I really don’t have anything to say, other than Paul Quinn is, IMHO, the finest vocalist ever to come out of Scotland. If you need any further info, then I will simply direct you to a fabulous fansite, one that may not have been updated for a few years, but has everything that is relevant.

Today’s track is taken from an NME cassette, Tape Worm, released back in 1985.

mp3: Paul Quinn – Ain’t That Always The Way (demo)

This would, in due course, be released as a single later the same year on the Swamplands label, itself run by Alan Horne a few years after Postcard Records had imploded.  It is, technically speaking, the only solo single that Paul ever released.

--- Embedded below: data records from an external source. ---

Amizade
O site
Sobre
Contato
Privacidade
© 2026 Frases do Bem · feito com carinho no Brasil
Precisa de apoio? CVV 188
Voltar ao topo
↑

NB: tempting as it is, I’ll not use the next two weeks to have a look at songs by Paul Quinn & The Independent Group or by Paul Quinn & The Nectarine No.9.

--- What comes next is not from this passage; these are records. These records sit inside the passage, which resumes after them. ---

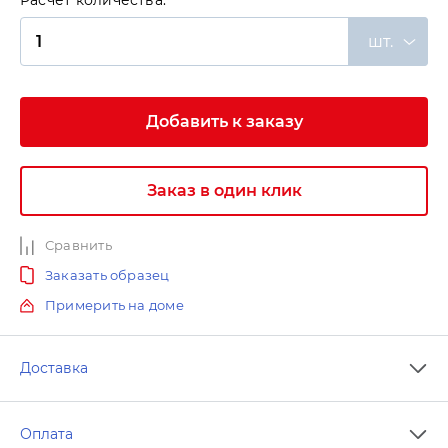
Расчет количества:
шт.
Добавить к заказу
Заказ в один клик
Сравнить
Заказать образец
Примерить на доме
Доставка
Оплата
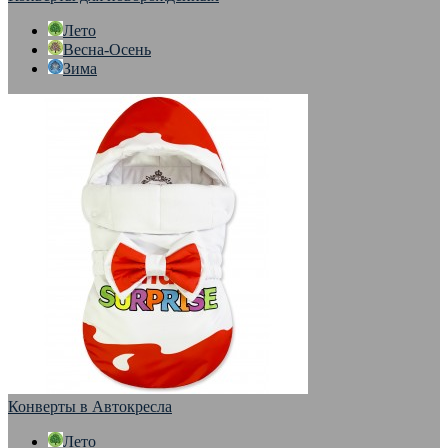
Лето
Весна-Осень
Зима
Конверты в Автокресла
Лето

This is another one of those compilations that, on the face of it, should be easy to pull together. After all, Paul Quinn never achieved anything more than cult status and his career was cruelly cut short by a degenerative illness. But, as is always the case when it involves a real favourite, the very notion of limiting it to ten songs turns into a tortuous exercise.

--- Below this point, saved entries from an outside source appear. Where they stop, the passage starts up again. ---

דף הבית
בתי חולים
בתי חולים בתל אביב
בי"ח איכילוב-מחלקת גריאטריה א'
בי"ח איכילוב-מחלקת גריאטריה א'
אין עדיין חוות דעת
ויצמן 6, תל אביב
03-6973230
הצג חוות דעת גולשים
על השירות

It was also very tempting to go for things in a chronological order as that would have supported an effort at plotting Paul’s career in some detail, but I just love this man’s voice so much that I stuck to the principle of trying to create the perfect album.

Here’s a link to what was eligible for consideration, compiled with great care by the Proprietor of The Punk Rock Hotel. I decided immediately that unless Paul was on lead or at least co-lead vocal then I wouldn’t look to include it. I’m lucky enough to have just about everything which is on that list, including some of the unreleased material, but some of the quality is a bit on the ropey side and not having the professional tools to clean things up or improve them then these too had to be ruled out. But having said all of that, it would have been difficult in the end for any of the ten songs included today to have been displaced….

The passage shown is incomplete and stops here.